All entities within <process> are optional except for <condition>. Duplicate entities constitute an error.

<alarm_level> is discussed below in "Multiple Alarm Levels", and may only appear if <condition> = CPU_CHECK.

<window> defines when the specification is to be active.

<condition> specifies what is to be monitored. IGNORE means to ignore the specified processes except in counting them in determining the total number of processes in the system, and inclusion of any other entities besides <name> and <UID> constitutes an error. CPU_CHECK indicates that a specified process is to be checked for being a CPU-hog as discussed in a couple of paragraphs from now. MUST_RUN indicates that it is an alarm if a specified process does not exist, while MUST_NOT_RUN indicates that it is an alarm if a specified process does exist.
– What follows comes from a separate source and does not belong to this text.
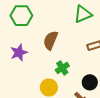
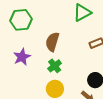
green cross: (62, 68) -> (55, 66), moved

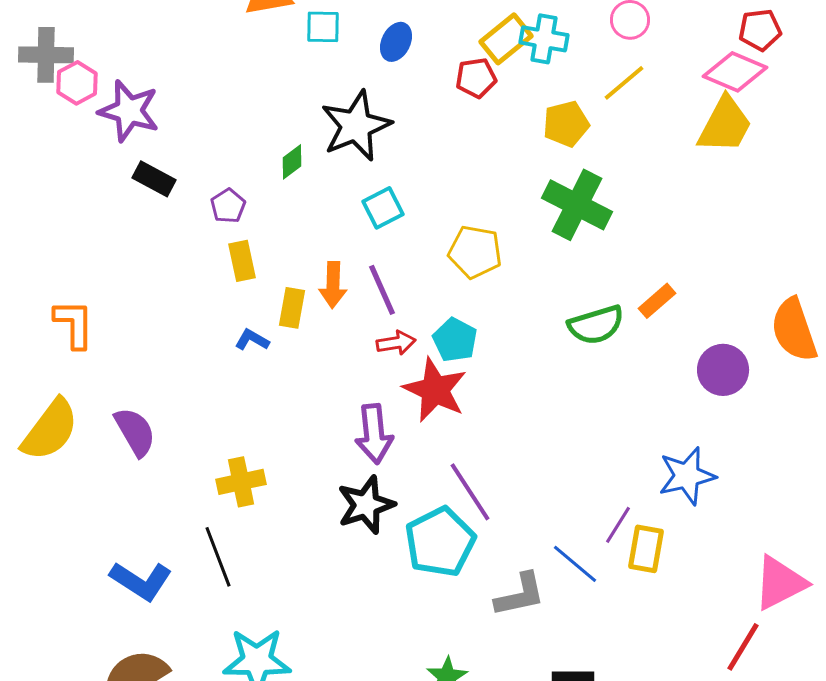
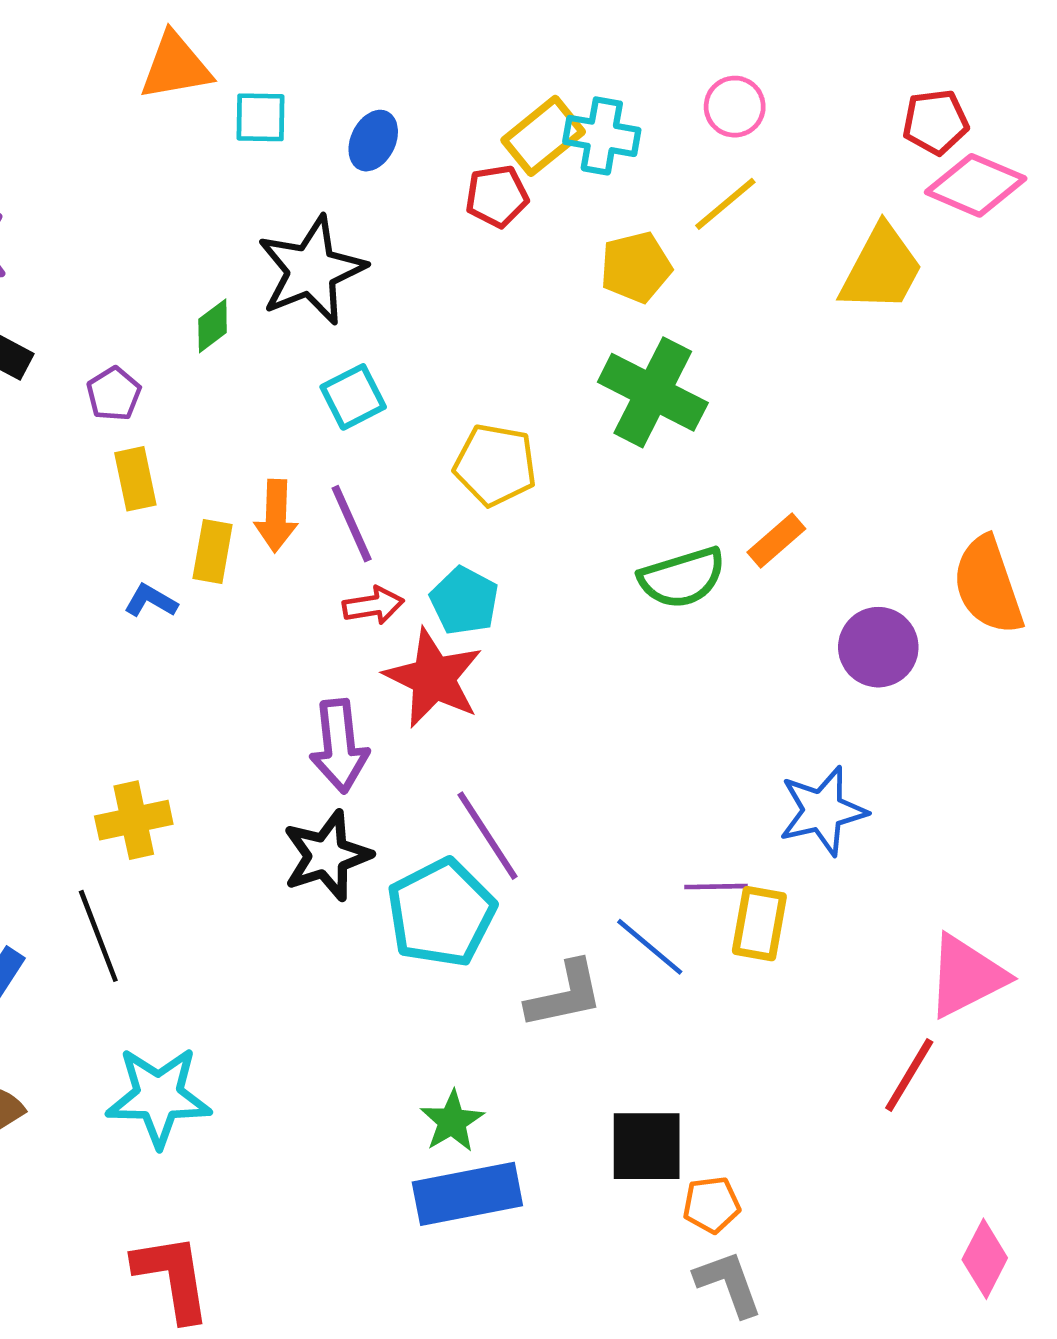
pink diamond: (735, 72) -> (976, 185), moved
purple line: (618, 525) -> (716, 887), turned 57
A MUST_RUN <exist_alarm>, discussed later under "Exception Handling", will be executed the first time an alarm occurs for any given <name>/<UID> combination, i.e., it will be executed the first scan in which a MUST_RUN process is not seen but not for each scan in which a required process is absent. Likewise, a MUST_NOT_RUN <exist_alarm> will be executed the first scan in which a MUST_NOT_RUN process is seen, and one will be executed for each unique process that creates a MUST_NOT_RUN exception. For MUST_RUN, <exist_clear> will be executed after an <exist_alarm> upon the first detection of a required process. Likewise for MUST_NOT_RUN, <exist_clear> will be executed after an <exist_alarm> upon first detection that no specified processes are executing. The event variables available within the <exist_alarm> and <exist_clear> specification for <condition> = MUST_NOT_RUN are as follows:

  • %PID% = the PID of the process.
  • %UID% = the UID of the process.
  • %NAME% = the path/filename portion of the 'ps' CMD field for the process.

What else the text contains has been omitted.